◆ Problem to solve: Each entry below is to be transcribed exactly; pictures are not copied.

◆ Raw data:
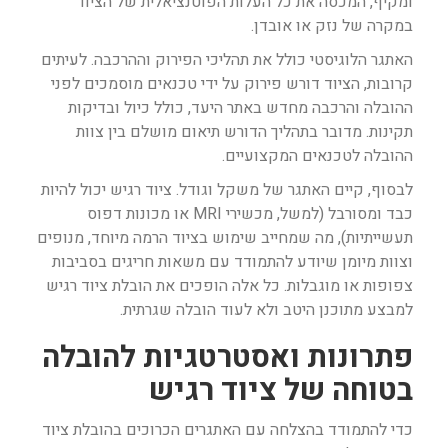
ומקיף, המכסה את כל העלות הפוטנציאלית של הציוד
במקרה של נזק או אובדן.
האתגר הלוגיסטי כולל את תהליכי הפירוק וההרכבה. לעיתים
קרובות, הציוד דורש פירוק על ידי טכנאים מוסמכים לפני
ההובלה והרכבה מחדש באתר היעד, כולל כיול ובדיקות
תקינות. מדובר בתהליך הדורש תיאום מושלם בין צוות
ההובלה לטכנאים המקצועיים.
לבסוף, קיים האתגר של משקל וגודל. ציוד רגיש יכול להיות
כבד ומסורבל (למשל, מכשירי MRI או מכונות דפוס
תעשייתיות), מה שמחייב שימוש בציוד הרמה מיוחד, מנופים
וצוות מיומן שיודע להתמודד עם משאות חריגים בסביבות
צפופות או מוגבלות. כל אלה הופכים את הובלת ציוד רגיש
למבצע מתוכנן היטב ולא לעוד הובלה שגרתית.
פתרונות ואסטרטגיות להובלה
בטוחה של ציוד רגיש
כדי להתמודד בהצלחה עם האתגרים הכרוכים בהובלת ציוד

◆ Task result:
ומקיף, המכסה את כל העלות הפוטנציאלית של הציוד
במקרה של נזק או אובדן.
האתגר הלוגיסטי כולל את תהליכי הפירוק וההרכבה. לעיתים
קרובות, הציוד דורש פירוק על ידי טכנאים מוסמכים לפני
ההובלה והרכבה מחדש באתר היעד, כולל כיול ובדיקות
תקינות. מדובר בתהליך הדורש תיאום מושלם בין צוות
ההובלה לטכנאים המקצועיים.
לבסוף, קיים האתגר של משקל וגודל. ציוד רגיש יכול להיות
כבד ומסורבל (למשל, מכשירי MRI או מכונות דפוס
תעשייתיות), מה שמחייב שימוש בציוד הרמה מיוחד, מנופים
וצוות מיומן שיודע להתמודד עם משאות חריגים בסביבות
צפופות או מוגבלות. כל אלה הופכים את הובלת ציוד רגיש
למבצע מתוכנן היטב ולא לעוד הובלה שגרתית.
פתרונות ואסטרטגיות להובלה
בטוחה של ציוד רגיש
כדי להתמודד בהצלחה עם האתגרים הכרוכים בהובלת ציוד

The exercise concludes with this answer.